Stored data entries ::
+++

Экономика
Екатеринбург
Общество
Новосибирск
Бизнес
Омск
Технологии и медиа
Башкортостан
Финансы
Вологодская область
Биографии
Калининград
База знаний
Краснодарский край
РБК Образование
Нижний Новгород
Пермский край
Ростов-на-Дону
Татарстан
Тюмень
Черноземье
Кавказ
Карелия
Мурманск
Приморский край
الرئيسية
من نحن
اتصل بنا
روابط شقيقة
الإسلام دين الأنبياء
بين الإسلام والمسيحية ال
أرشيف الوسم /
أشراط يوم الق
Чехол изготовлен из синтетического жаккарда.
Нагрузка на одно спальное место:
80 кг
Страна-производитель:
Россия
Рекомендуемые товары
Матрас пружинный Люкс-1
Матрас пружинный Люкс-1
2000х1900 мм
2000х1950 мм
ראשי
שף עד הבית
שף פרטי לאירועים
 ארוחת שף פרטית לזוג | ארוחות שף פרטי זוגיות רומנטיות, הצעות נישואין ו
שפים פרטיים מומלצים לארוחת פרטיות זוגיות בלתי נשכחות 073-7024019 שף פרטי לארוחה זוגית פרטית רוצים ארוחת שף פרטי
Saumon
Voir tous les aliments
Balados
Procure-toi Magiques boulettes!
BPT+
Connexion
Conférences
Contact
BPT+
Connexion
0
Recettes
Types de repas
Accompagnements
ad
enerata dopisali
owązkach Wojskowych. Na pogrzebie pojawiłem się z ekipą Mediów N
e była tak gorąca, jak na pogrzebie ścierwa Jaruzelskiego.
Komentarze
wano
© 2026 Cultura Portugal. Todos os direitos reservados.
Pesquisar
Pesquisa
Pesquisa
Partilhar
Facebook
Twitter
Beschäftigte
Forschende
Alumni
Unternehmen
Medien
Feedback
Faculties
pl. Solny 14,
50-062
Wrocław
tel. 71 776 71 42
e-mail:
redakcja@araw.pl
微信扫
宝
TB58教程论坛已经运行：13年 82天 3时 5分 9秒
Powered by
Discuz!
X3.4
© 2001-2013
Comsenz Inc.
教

+++

What to do :: Beginning with the line that contains "أرشيف الوسم /", restate word for word each line through the last one in the data, and write nothing more.

Result ::
أرشيف الوسم /
أشراط يوم الق
Чехол изготовлен из синтетического жаккарда.
Нагрузка на одно спальное место:
80 кг
Страна-производитель:
Россия
Рекомендуемые товары
Матрас пружинный Люкс-1
Матрас пружинный Люкс-1
2000х1900 мм
2000х1950 мм
ראשי
שף עד הבית
שף פרטי לאירועים
 ארוחת שף פרטית לזוג | ארוחות שף פרטי זוגיות רומנטיות, הצעות נישואין ו
שפים פרטיים מומלצים לארוחת פרטיות זוגיות בלתי נשכחות 073-7024019 שף פרטי לארוחה זוגית פרטית רוצים ארוחת שף פרטי
Saumon
Voir tous les aliments
Balados
Procure-toi Magiques boulettes!
BPT+
Connexion
Conférences
Contact
BPT+
Connexion
0
Recettes
Types de repas
Accompagnements
ad
enerata dopisali
owązkach Wojskowych. Na pogrzebie pojawiłem się z ekipą Mediów N
e była tak gorąca, jak na pogrzebie ścierwa Jaruzelskiego.
Komentarze
wano
© 2026 Cultura Portugal. Todos os direitos reservados.
Pesquisar
Pesquisa
Pesquisa
Partilhar
Facebook
Twitter
Beschäftigte
Forschende
Alumni
Unternehmen
Medien
Feedback
Faculties
pl. Solny 14,
50-062
Wrocław
tel. 71 776 71 42
e-mail:
redakcja@araw.pl
微信扫
宝
TB58教程论坛已经运行：13年 82天 3时 5分 9秒
Powered by
Discuz!
X3.4
© 2001-2013
Comsenz Inc.
教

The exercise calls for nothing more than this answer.